Cleaner Seas for the North West Coast
Whether you swim, paddle, or simply enjoy a stroll on one of the region’s many beaches, you can be assured, once again, that the quality of the water is cleaner than at any time in the last 30 years. For the second year in a row the Department for Environment, Food and Rural Affairs (Defra) has published statistics that reveal that all 27 of the North West’s coastal bathing beaches meet the government’s required standards for water quality, with 7 meeting the even tougher standards needed for a Blue Flag.
The water at our beaches has continually improved since 1988 when just 18% met the previous standards. In 2016, for the first time, all of the North West’s bathing waters met the required standards. This year, this important bench mark has once again been hit, despite the influence of wet weather over the summer.

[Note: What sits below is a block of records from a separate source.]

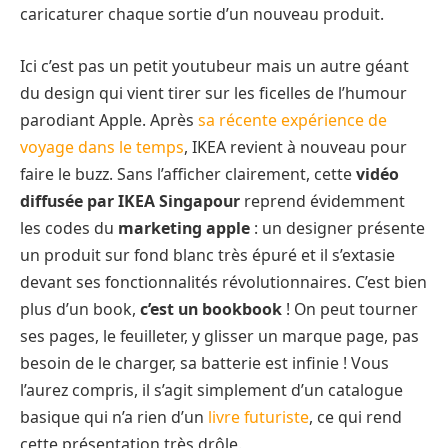
caricaturer chaque sortie d’un nouveau produit.
Ici c’est pas un petit youtubeur mais un autre géant
du design qui vient tirer sur les ficelles de l’humour
parodiant Apple. Après
sa récente expérience de
voyage dans le temps
, IKEA revient à nouveau pour
faire le buzz. Sans l’afficher clairement, cette
vidéo
diffusée par IKEA Singapour
reprend évidemment
les codes du
marketing apple
: un designer présente
un produit sur fond blanc très épuré et il s’extasie
devant ses fonctionnalités révolutionnaires. C’est bien
plus d’un book,
c’est un bookbook
! On peut tourner
ses pages, le feuilleter, y glisser un marque page, pas
besoin de le charger, sa batterie est infinie ! Vous
l’aurez compris, il s’agit simplement d’un catalogue
basique qui n’a rien d’un
livre futuriste
, ce qui rend
cette présentation très drôle.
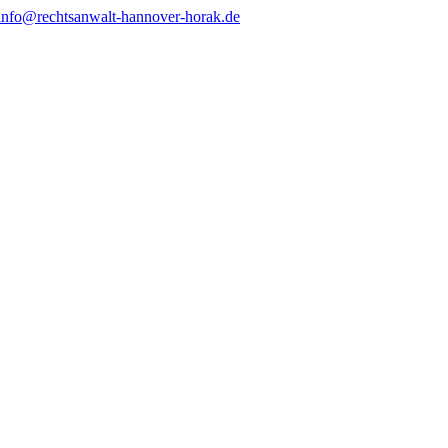
info@rechtsanwalt-hannover-horak.de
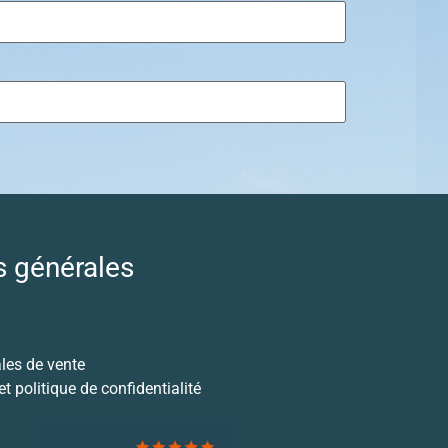
s générales
les de vente
t politique de confidentialité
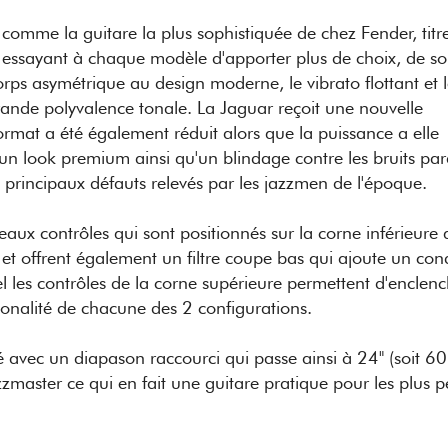
omme la guitare la plus sophistiquée de chez Fender, titre
 essayant à chaque modèle d'apporter plus de choix, de so
orps asymétrique au design moderne, le vibrato flottant et 
grande polyvalence tonale. La Jaguar reçoit une nouvelle
rmat a été également réduit alors que la puissance a elle
n look premium ainsi qu'un blindage contre les bruits para
es principaux défauts relevés par les jazzmen de l'époque.
aux contrôles qui sont positionnés sur la corne inférieure 
s et offrent également un filtre coupe bas qui ajoute un co
 les contrôles de la corne supérieure permettent d'enclenc
 tonalité de chacune des 2 configurations.
 avec un diapason raccourci qui passe ainsi à 24" (soit 6
master ce qui en fait une guitare pratique pour les plus pe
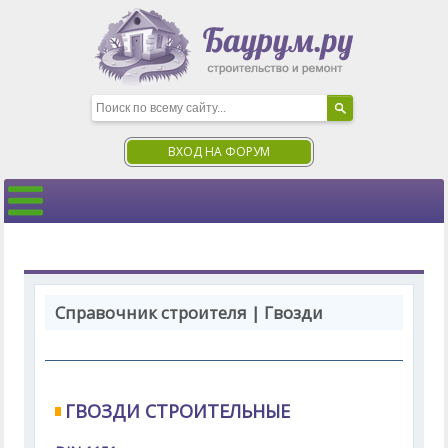
ВХОД НА ФОРУМ
Справочник строителя | Гвозди
ГВОЗДИ СТРОИТЕЛЬНЫЕ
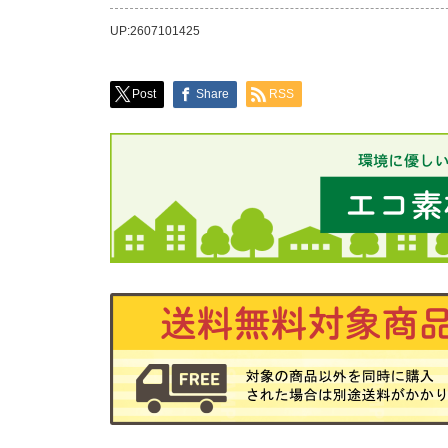
UP:2607101425
Post
Share
RSS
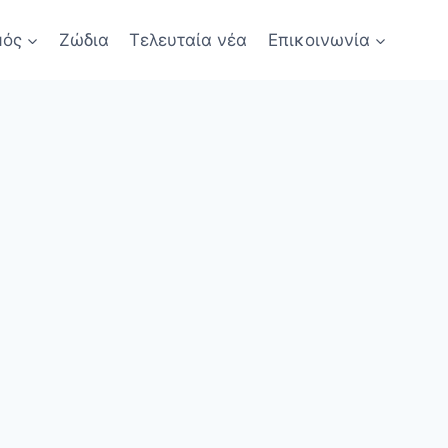
μός
Ζώδια
Τελευταία νέα
Επικοινωνία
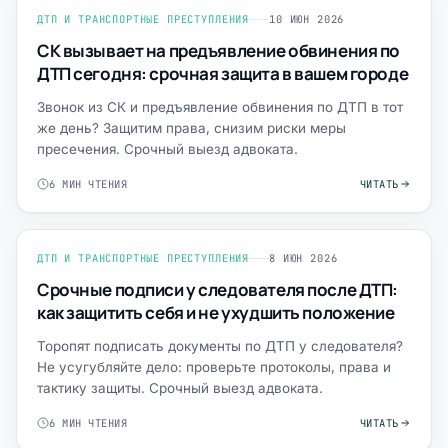
ДТП И ТРАНСПОРТНЫЕ ПРЕСТУПЛЕНИЯ
10 ИЮН 2026
СК вызывает на предъявление обвинения по
ДТП сегодня: срочная защита в вашем городе
Звонок из СК и предъявление обвинения по ДТП в тот
же день? Защитим права, снизим риски меры
пресечения. Срочный выезд адвоката.
6 МИН ЧТЕНИЯ
ЧИТАТЬ
ДТП И ТРАНСПОРТНЫЕ ПРЕСТУПЛЕНИЯ
8 ИЮН 2026
Срочные подписи у следователя после ДТП:
как защитить себя и не ухудшить положение
Торопят подписать документы по ДТП у следователя?
Не усугубляйте дело: проверьте протоколы, права и
тактику защиты. Срочный выезд адвоката.
6 МИН ЧТЕНИЯ
ЧИТАТЬ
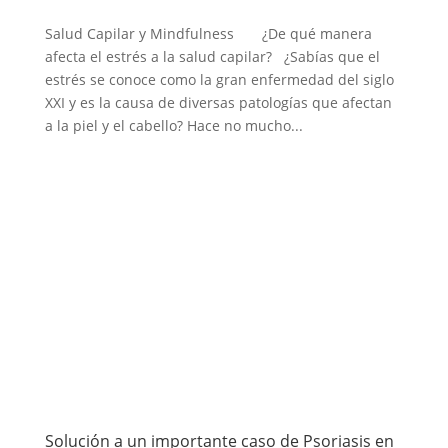
Salud Capilar y Mindfulness ¿De qué manera
afecta el estrés a la salud capilar? ¿Sabías que el
estrés se conoce como la gran enfermedad del siglo
XXI y es la causa de diversas patologías que afectan
a la piel y el cabello? Hace no mucho...
Solución a un importante caso de Psoriasis en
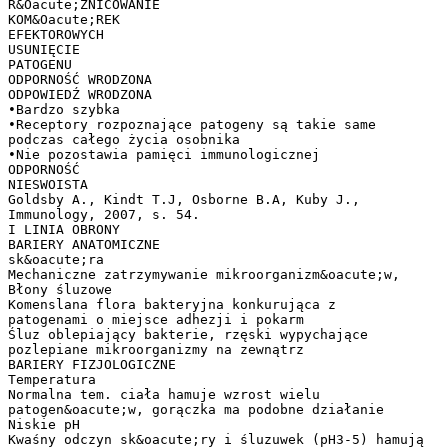
R&Oacute;ŻNICOWANIE
KOM&Oacute;REK
EFEKTOROWYCH
USUNIĘCIE
PATOGENU
ODPORNOŚĆ WRODZONA
ODPOWIEDŹ WRODZONA
•Bardzo szybka
•Receptory rozpoznające patogeny są takie same
podczas całego życia osobnika
•Nie pozostawia pamięci immunologicznej
ODPORNOŚĆ
NIESWOISTA
Goldsby A., Kindt T.J, Osborne B.A, Kuby J.,
Immunology, 2007, s. 54.
I LINIA OBRONY
BARIERY ANATOMICZNE
sk&oacute;ra
Mechaniczne zatrzymywanie mikroorganizm&oacute;w,
Błony śluzowe
Komenslana flora bakteryjna konkurująca z
patogenami o miejsce adhezji i pokarm
Śluz oblepiający bakterie, rzęski wypychające
pozlepiane mikroorganizmy na zewnątrz
BARIERY FIZJOLOGICZNE
Temperatura
Normalna tem. ciała hamuje wzrost wielu
patogen&oacute;w, gorączka ma podobne działanie
Niskie pH
Kwaśny odczyn sk&oacute;ry i śluzuwek (pH3-5) hamują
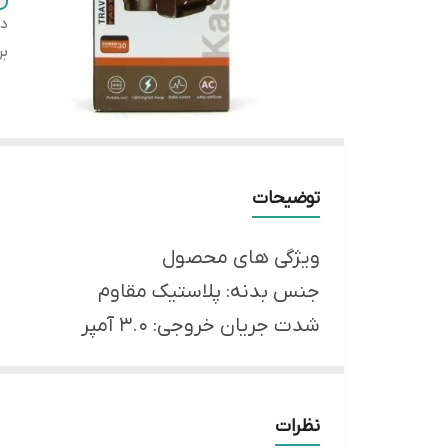
دس
بر
توضیحات
ویژگی های محصول
جنس بدنه: پلاستیک مقاوم
شدت جریان خروجی: 3.0 آمپر
اصالت کالا: اصل و باگارانتی
مناسب برای: تمامی گوشی و تبلت ها
نظرات
نوع اتصال: باسیم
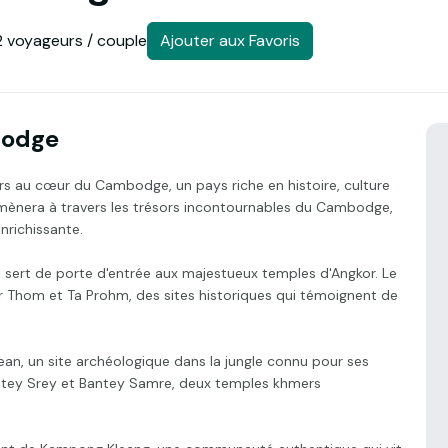
2 voyageurs / couple
Ajouter aux Favoris
bodge
rs au cœur du Cambodge, un pays riche en histoire, culture
mènera à travers les trésors incontournables du Cambodge,
nrichissante.
 sert de porte d'entrée aux majestueux temples d'Angkor. Le
r Thom et Ta Prohm, des sites historiques qui témoignent de
ean, un site archéologique dans la jungle connu pour ses
antey Srey et Bantey Samre, deux temples khmers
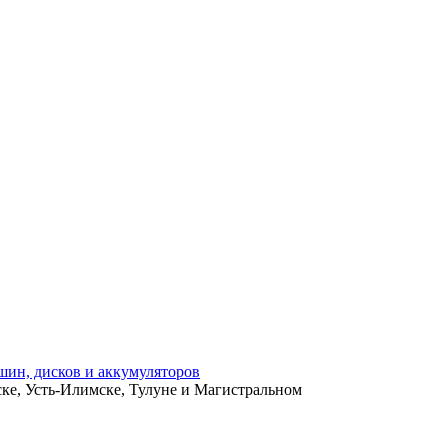
ьске, Усть-Илимске, Тулуне и Магистральном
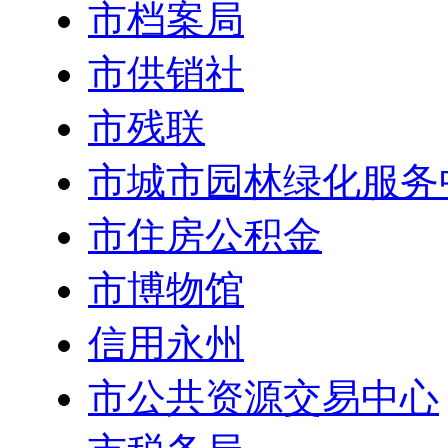
市档案局
市供销社
市残联
市城市园林绿化服务
市住房公积金
市博物馆
信用永州
市公共资源交易中心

The classifications of bathing waters across the North West (27 coastal, 4 in-land) are;
11 are Excellent – the highest, cleanest class and the required standard to quality for Blue Flag status; 14 are Good – generally good water quality; 6 are Sufficient – the water meets minimum standard and 0 are Poor.
The results mean Blackpool is expected to retain its hard-earned Blue Flag status for Blackpool South, opposite the Pleasure Beach, with the water rated Excellent for a third year running.

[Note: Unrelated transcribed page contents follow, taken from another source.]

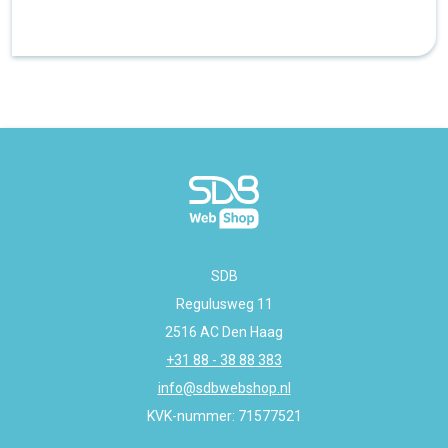
SDB
Regulusweg 11
2516 AC Den Haag
+31 88 - 38 88 383
info@sdbwebshop.nl
KVK-nummer: 71577521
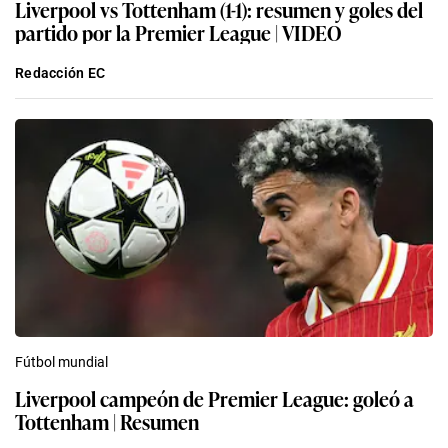
Liverpool vs Tottenham (1-1): resumen y goles del
partido por la Premier League | VIDEO
Redacción EC
Fútbol mundial
Liverpool campeón de Premier League: goleó a
Tottenham | Resumen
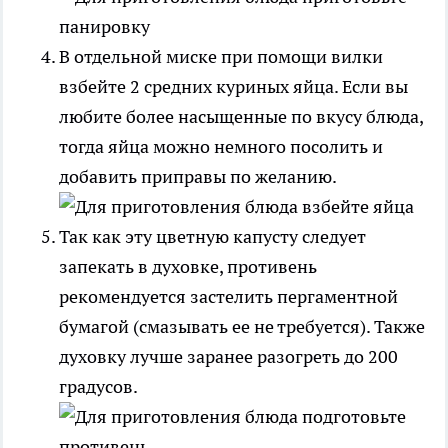
В отдельной миске при помощи вилки
взбейте 2 средних куриных яйца. Если вы
любите более насыщенные по вкусу блюда,
тогда яйца можно немного посолить и
добавить приправы по желанию.
Так как эту цветную капусту следует
запекать в духовке, противень
рекомендуется застелить пергаментной
бумагой (смазывать ее не требуется). Также
духовку лучше заранее разогреть до 200
градусов.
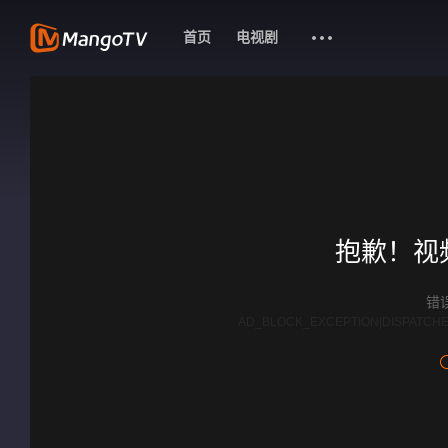
首页
电视剧
抱歉！视
错误
AD_BLOCK_EXCEPTION|DISPATCHE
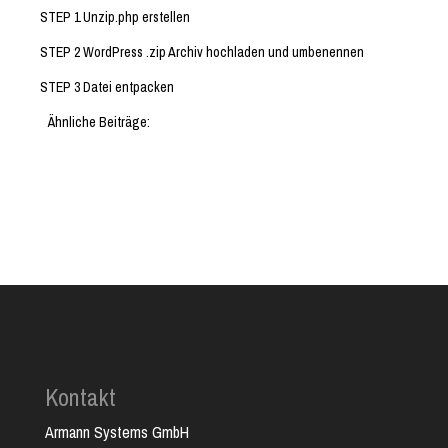
STEP 1 Unzip.php erstellen
STEP 2 WordPress .zip Archiv hochladen und umbenennen
STEP 3 Datei entpacken
Ähnliche Beiträge:
Kontakt
Armann Systems GmbH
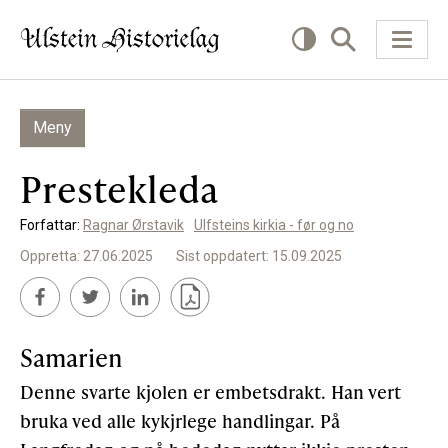
Meny
KVA VIL DU LESE OM?
Prestekleda
Kultur
Forfattar:
Ragnar Ørstavik
Ulfsteins kirkia - før og no
Næring
Oppretta: 27.06.2025
Sist oppdatert: 15.09.2025
Offentlig
Personar
Samarien
Denne svarte kjolen er embetsdrakt. Han vert
SLIK KAN DU BIDRA
bruka ved alle kykjrlege handlingar. På
Bidra til lokalhistorie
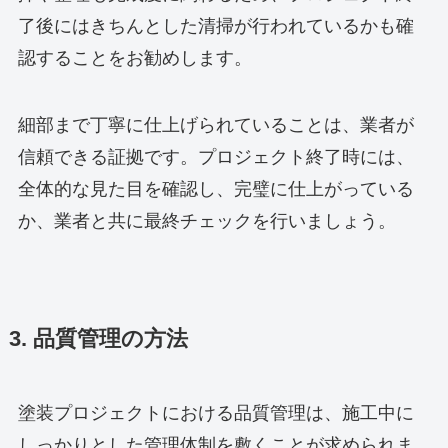
了後にはきちんとした清掃が行われているかも確
認することをお勧めします。
細部まで丁寧に仕上げられていることは、業者が
信頼できる証拠です。プロジェクト終了時には、
全体的な見た目を確認し、完璧に仕上がっている
か、業者と共に最終チェックを行いましょう。
3. 品質管理の方法
塗装プロジェクトにおける品質管理は、施工中に
しっかりとした管理体制を敷くことが求められま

With improvements at Blackpool North, now rated Good, all the Fylde coast bathing waters are now classified as either Good or Excellent, highlighting the huge improvement in sea water quality across the region.
A range of participants have contributed to reducing pollution and improving the regions rivers, lakes and the sea, including the Environment Agency, United Utilities and local authorities. In 2012, these partners came together to form the Turning Tides Partnership, ensuring effective co-ordination of improvement works and to collaboratively develop and promote the ‘LOVEmyBEACH’ campaign; the platform which engages the local community on how they too can contribute to improvements at their local beach.
Neil Jack, Chair of The Turning Tides Partnership and Chief Executive of Blackpool Council said,
Turning Tides Partnership
“Today’s results are evidence of how clean the water now is across the North West region. In Blackpool we’re immensely proud that our bathing waters continue to improve and delighted that any of the 18m visitors to Blackpool can safely swim and paddle. To have the opportunity to retain the Blue Flag in Blackpool is really exciting.
“We’d like to thank everyone who has contributed towards making our seas cleaner from the National Farmers Union and Catchment Sensitive Farming project, to all the volunteers involved in the LOVEmyBEACH beach cleans, United Utilities’ investment in upgrading treatment works and building extra storm water storage, to every dog owner who bags and bins their dog’s mess to stop it getting in the sea.”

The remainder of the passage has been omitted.